Health indicators among unemployed and employed young adults.

Auteur(s) :
Caban-Martinez AJ., Lee DJ., Goodman E.
Date :
Fév, 2011
Source(s) :
J OCCUP ENVIRON MED.. #53:2 p196-203
Adresse :
From the Department of Epidemiology & Public Health (Mr Caban-Martinez, Drs Lee, Davila, Fleming, LeBlanc, Arheart, and McCollister, and Ms Hollenbeck), Miller School of Medicine, University of Miami, Miami, Fla; Center for Child and Adolescent Health Policy (Dr Goodman), MassGeneral Hospital for Children, Boston, Mass; Center for Developmental Science (Dr Christ), University of North Carolina at Chapel Hill, Chapel Hill, NC; Department of Health Services (Dr Zimmerman), School of Public Health, University of California Los Angeles, Los Angeles, Calif; and Bloomberg Faculty of Nursing and Dalla Lana School of Public Health (Dr Muntaner), University of Toronto, Toronto, Ontario, Canada.

Sommaire de l'article

OBJECTIVE: Research on the prevalence of health indicators by employment status among young US adults is limited.

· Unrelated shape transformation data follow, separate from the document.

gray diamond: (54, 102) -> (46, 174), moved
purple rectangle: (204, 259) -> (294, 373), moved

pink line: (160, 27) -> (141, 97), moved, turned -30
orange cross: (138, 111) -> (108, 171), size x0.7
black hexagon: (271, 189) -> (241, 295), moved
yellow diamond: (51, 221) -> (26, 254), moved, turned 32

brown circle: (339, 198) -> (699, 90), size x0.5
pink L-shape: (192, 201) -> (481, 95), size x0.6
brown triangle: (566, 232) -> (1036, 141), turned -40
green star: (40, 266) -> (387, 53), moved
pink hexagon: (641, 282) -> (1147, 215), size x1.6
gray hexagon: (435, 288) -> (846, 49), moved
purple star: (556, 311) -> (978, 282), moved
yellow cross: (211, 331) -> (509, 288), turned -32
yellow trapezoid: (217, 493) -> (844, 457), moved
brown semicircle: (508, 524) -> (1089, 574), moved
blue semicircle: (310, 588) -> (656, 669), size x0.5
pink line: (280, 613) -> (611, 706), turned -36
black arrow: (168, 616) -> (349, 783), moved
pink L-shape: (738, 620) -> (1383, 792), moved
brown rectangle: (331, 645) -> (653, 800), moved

METHODS: We analyzed data from a nationally representative sample of young adults aged 18 to 24 years to document the prevalence of five health behaviors (cigarette smoking, risky drinking, leisure-time physical activity, and fruit and French fries consumption) by employment status.

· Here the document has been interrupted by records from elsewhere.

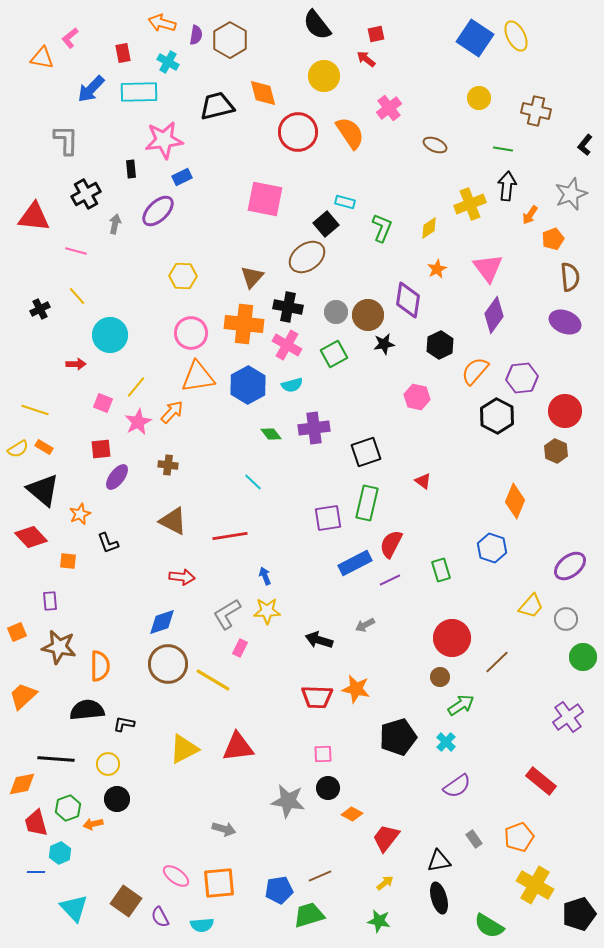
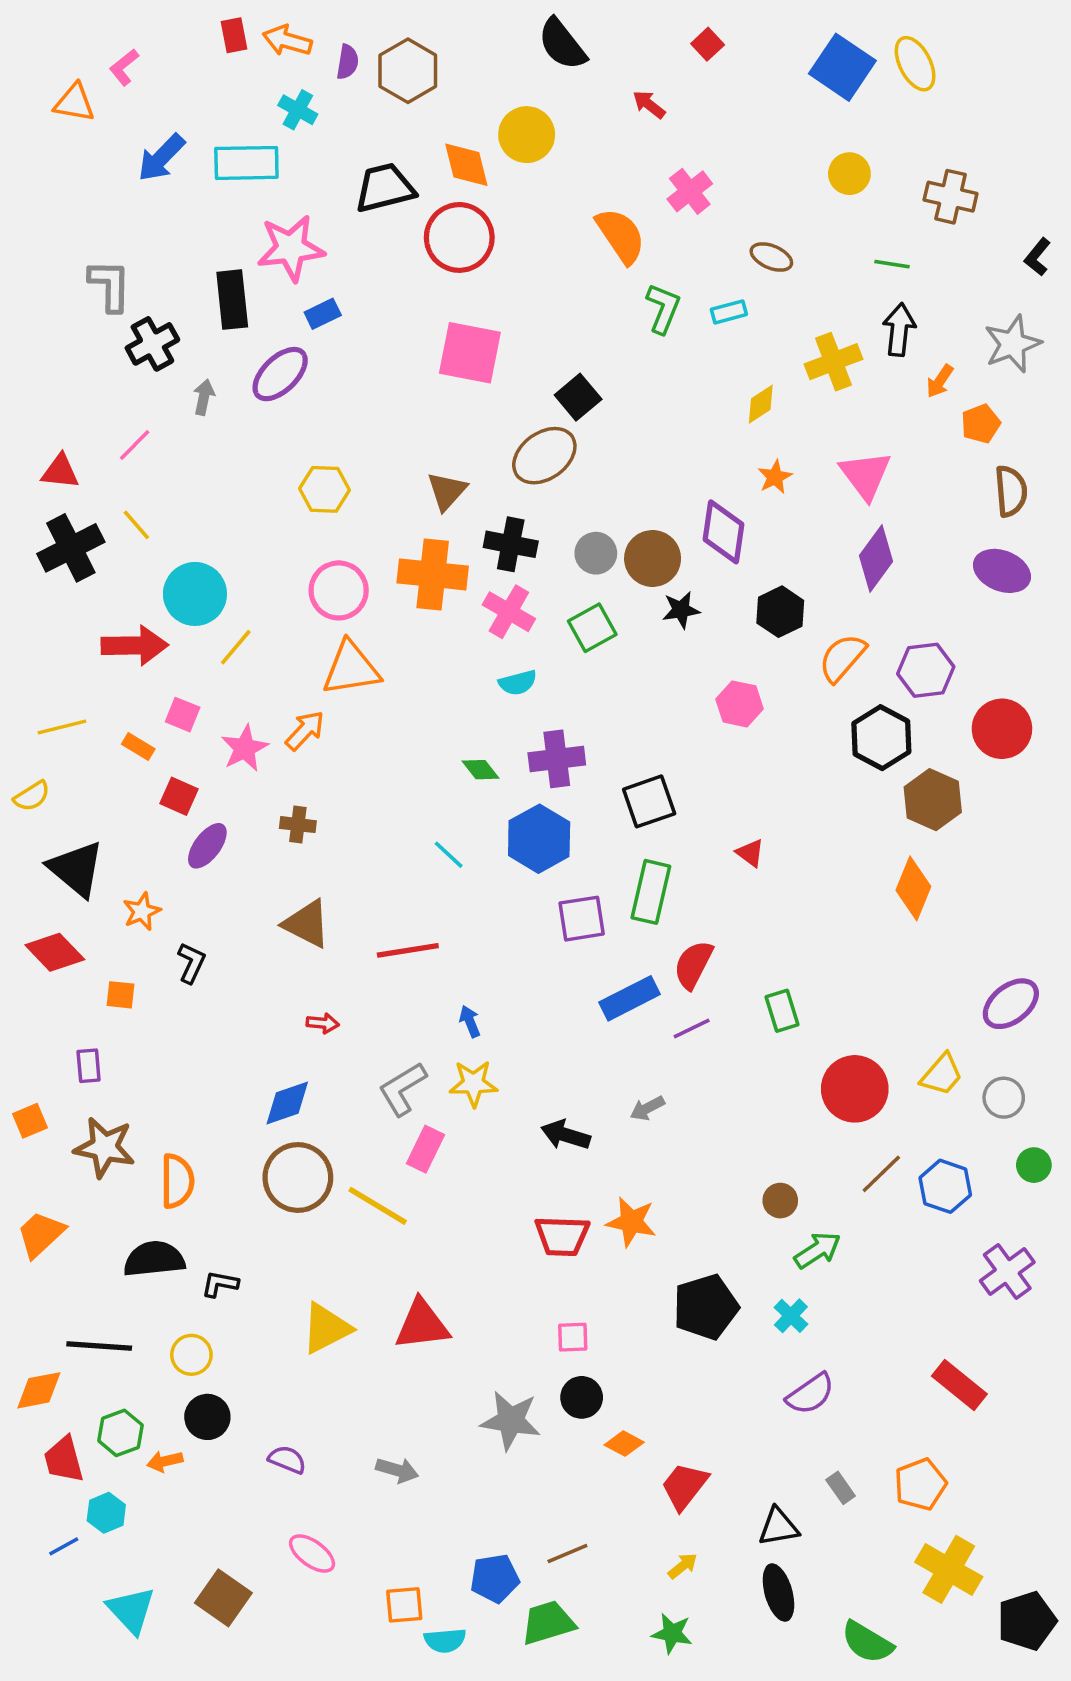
red square: (376, 34) -> (708, 44), moved, turned -30
red rectangle: (123, 53) -> (234, 35), moved
yellow circle: (324, 76) -> (527, 135), moved
red circle: (298, 132) -> (459, 237), moved
gray L-shape: (66, 140) -> (110, 285), moved
black rectangle: (131, 169) -> (232, 300), size x1.8
cyan rectangle: (345, 202) -> (729, 312), moved, turned -30
red triangle: (34, 217) -> (60, 472), moved, size x0.7
green L-shape: (382, 228) -> (663, 308), moved
pink line: (76, 251) -> (135, 445), turned -60
black cross: (40, 309) -> (71, 548), size x1.8
red arrow: (76, 364) -> (135, 645), size x1.8
blue hexagon: (248, 385) -> (539, 839), moved
yellow line: (136, 387) -> (236, 647), moved
yellow line: (35, 410) -> (62, 727), turned -32
orange rectangle: (44, 447) -> (138, 746), moved
red square: (101, 449) -> (179, 796), turned 30
brown hexagon: (556, 451) -> (933, 800), moved, size x1.4
black L-shape: (108, 543) -> (191, 963), turned -135
blue hexagon: (492, 548) -> (945, 1186), moved
red arrow: (182, 577) -> (323, 1023), size x0.7
red circle: (452, 638) -> (855, 1089), moved
pink rectangle: (240, 648) -> (426, 1149), size x1.4
green circle: (583, 657) -> (1034, 1165), size x0.7
blue line: (36, 872) -> (64, 1546), turned -30
orange square: (219, 883) -> (404, 1605), moved, size x0.7
purple semicircle: (160, 917) -> (287, 1459), moved, turned 140
cyan semicircle: (202, 925) -> (445, 1640), moved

RESULTS: Unemployed young adults reported higher levels of risky drinking and nonengagement in leisure-time physical activity, while employed young adults had higher levels of smoking, French fries consumption, and low fruit/vegetable consumption. Transportation/material-moving young adult workers reported the highest level of risky drinking (13.5%), and precision production/craft/repair workers reported the highest smoking rates (39.7%). Conclusions:We found an elevated prevalence of risk factors, which places young workers at increased risk for the development of chronic conditions later in life.